Carl Sauer's Northern Mists. Picked this up at Maxwell's House of Books in La Mesa, CA -- again -- for research. It's a nonfiction survey of European seafaring during the Middle Ages. Plus it's filled with irresistable maps. Imagine rowing or sailing to the endless horizon in a ship filled with stinking dried fish and skins of water, hoping to find ... what? Cibola? Vinland? Gold? Redemption? The last great mystery? Before the world was mapped, it was all out there, waiting. And in many cases, peopled.

Okay, you loquacious lurkers. I know I'm not the only one with a book habit. What's on your nightstand / kitchen counter / coffee table?

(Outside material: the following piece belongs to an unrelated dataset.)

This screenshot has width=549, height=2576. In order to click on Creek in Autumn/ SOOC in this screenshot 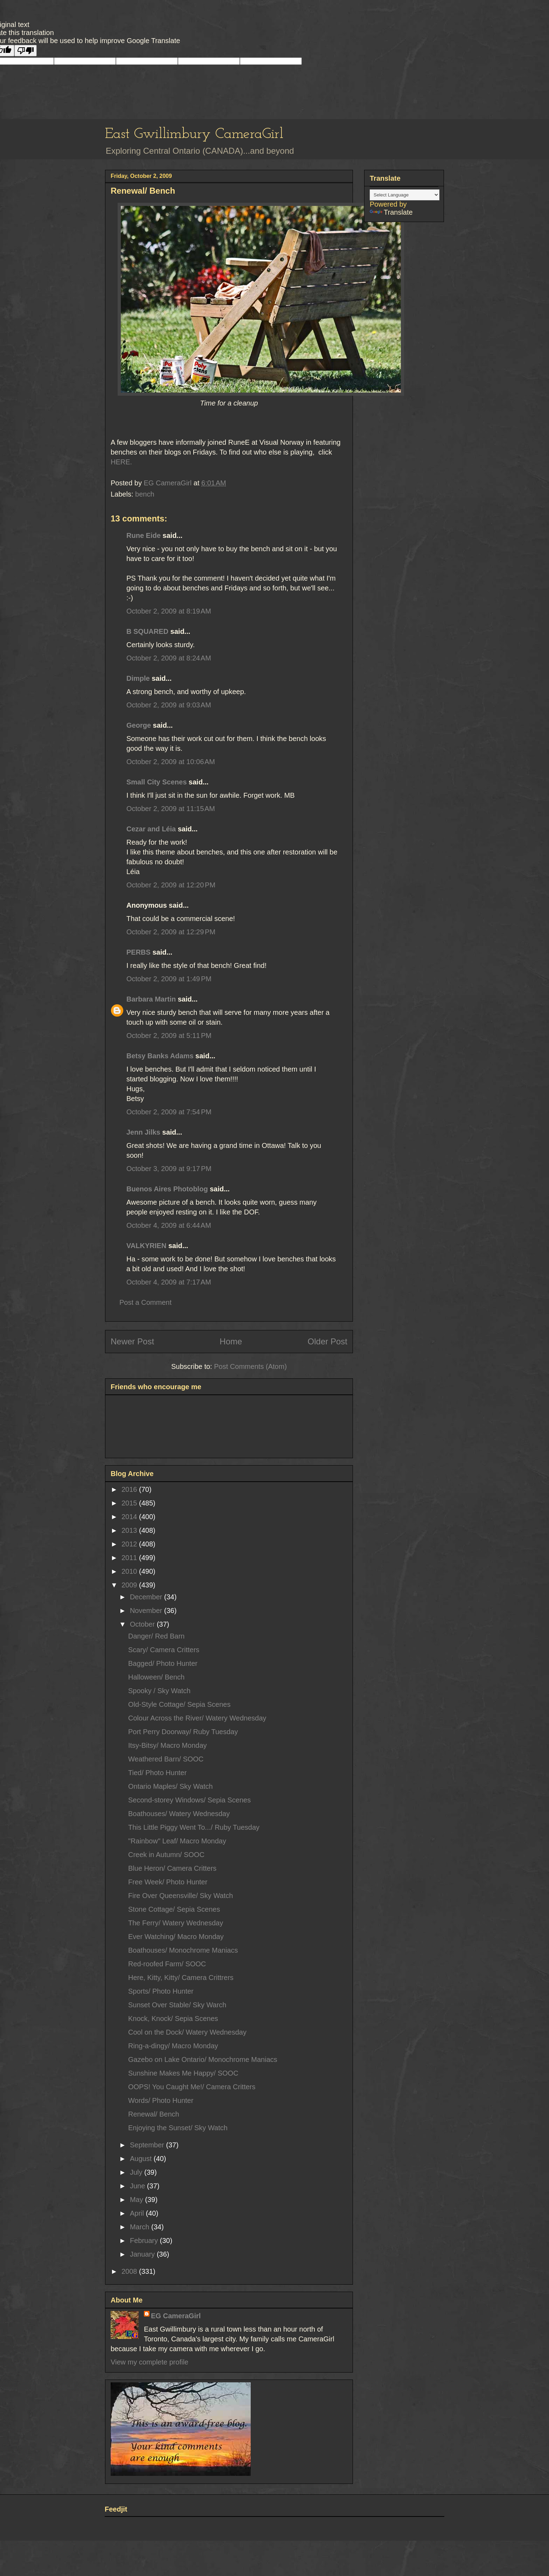 , I will do `click(166, 1854)`.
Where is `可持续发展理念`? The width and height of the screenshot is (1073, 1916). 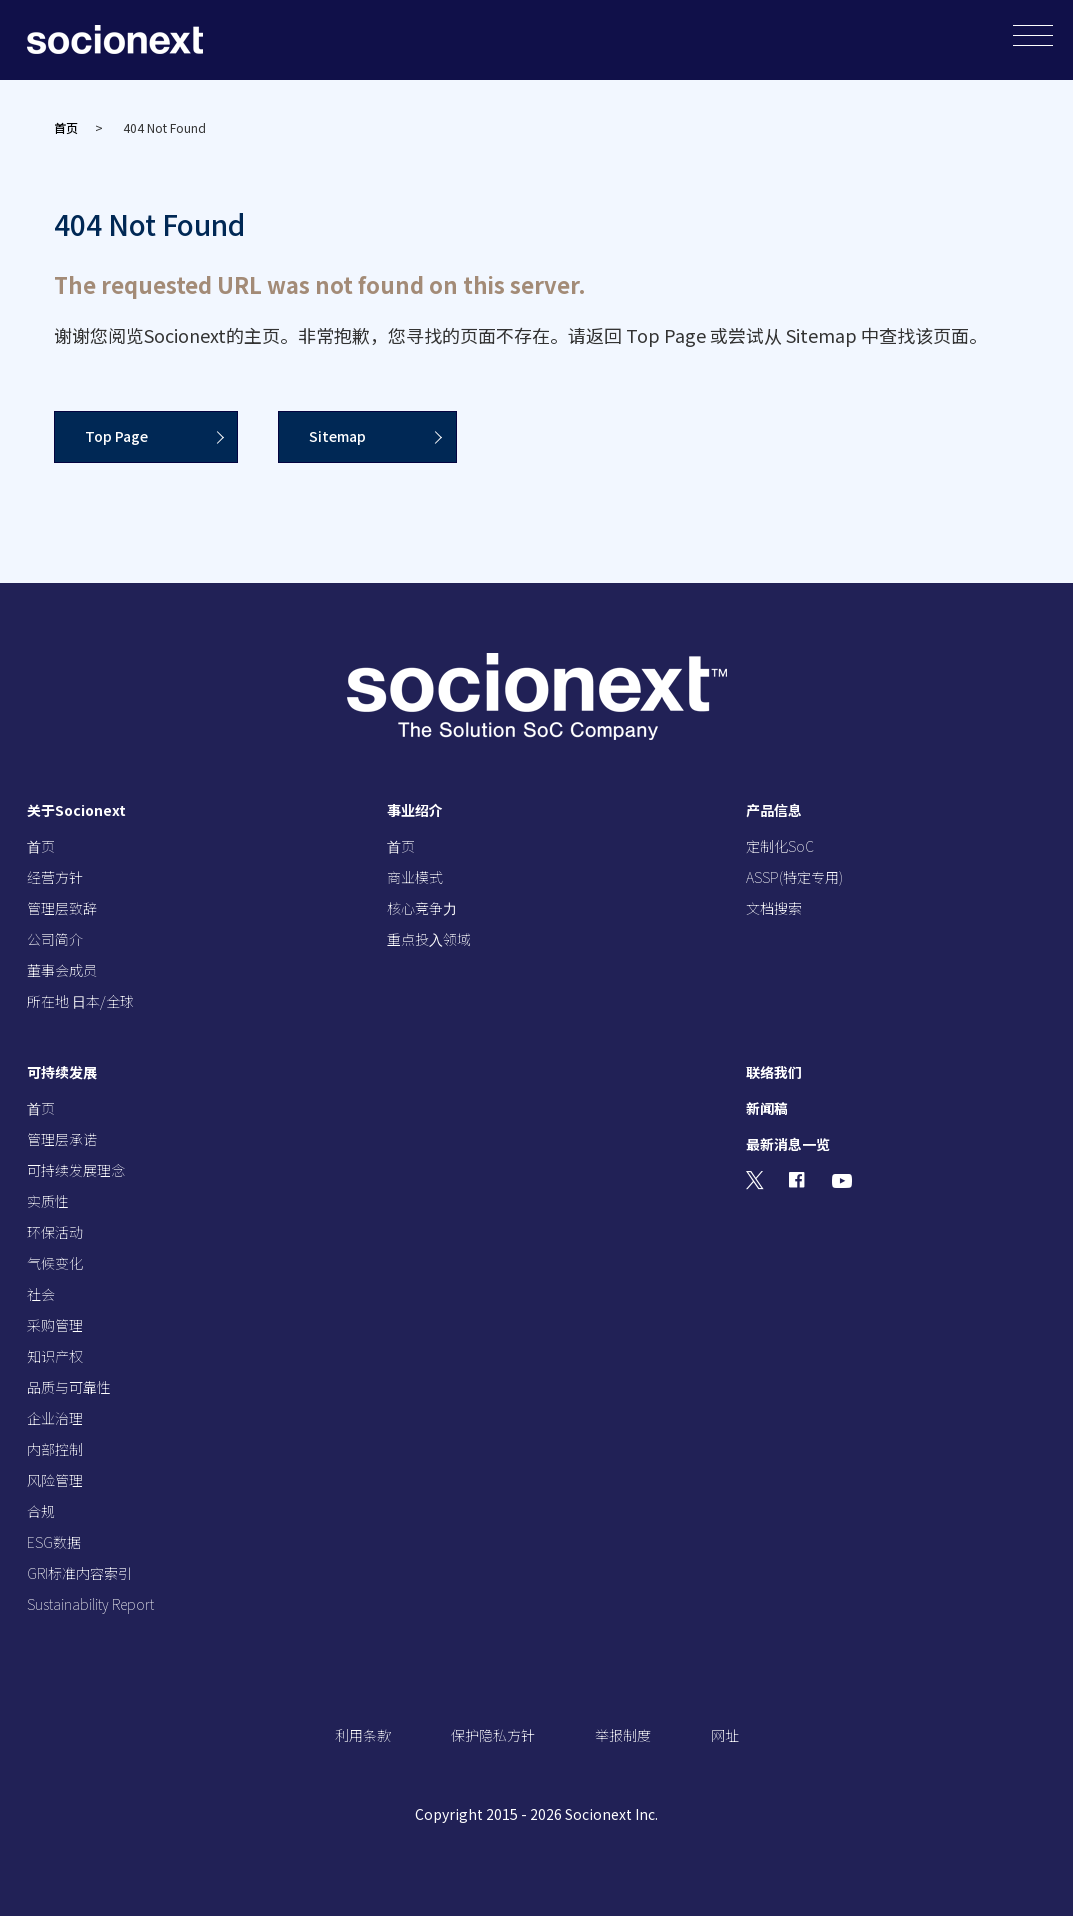 可持续发展理念 is located at coordinates (76, 1170).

[Updated with this from my brother: his book takes place during World War II. Beyond that I cannot go; tace is Latin for candle.]

3 comments:

Anonymous said...

I just finished reading "Tits Up in a Ditch", a short piece by Annie Proulx in the New Yorker fiction issue. Great exposition, though you can tell her sensory experience is of Wyoming and not Iraq. Interestingly, her secondary characters have much more depth and reality than the main character, who is almost an empty vessel into which the story is poured. Maybe on purpose, maybe not.

Clabbered Dirt, Sweet Grass by Gary Paulsen is awaiting me on the bedside table. Like a box of fine chocolates, each page is rich and savory, and a couple weeks or months between readings enhances the flavor. Yum!

S R Wood said...

A couple of weeks between chocolates? That's, um, an interesting approach.

But I know what you mean. Patrick Leigh Fermor, for me, is too rich to read more than a few pages at a time. But man, can that guy write.

Unknown said...

Currently in my "Jack Bauer Bag" along with my "Jack Bauer Tools" is "Retribution" by Max Hastings. More WW2 stuff, this time about 1944/45 in the Pacific. Remarkable not as a synthesis of disciplines like Ferguson but rather as a treasure trove of little-known incidents and insights. Example: the strategic bombing of Japan wasn't about winning the war (cutting off their supplies by torpedoing their merchant ships and mining their harbors was doing that) or even racist animus against the Japanese, but rather mainly because we'd sunk all this money into the B-29 bomber and we just COULDN'T let it go to waste. A good book but not as good as the last book to reside in my bag-- "Nixonland." About how our whole modern culture and increasing political polarization is derived from the results of the 1964 elections. That description makes it seem dry, au contraire, it's filled with rioting students and hardhats, clouds of marijuana and looming over it all a veritable shower of sweaty Nixonian duplicity (that's two separate, unrelated "24" references. Upstairs bathroom reading: the best of H.P. Lovecraft (still recommended as a model of how to develop an atmosphere of crawling horror). Downstair bathroom reading: "I'm a Lebowski, You're a Lebowski", a massively detailed concordance to the movie that won the Oscar for Coolest Movie Ever.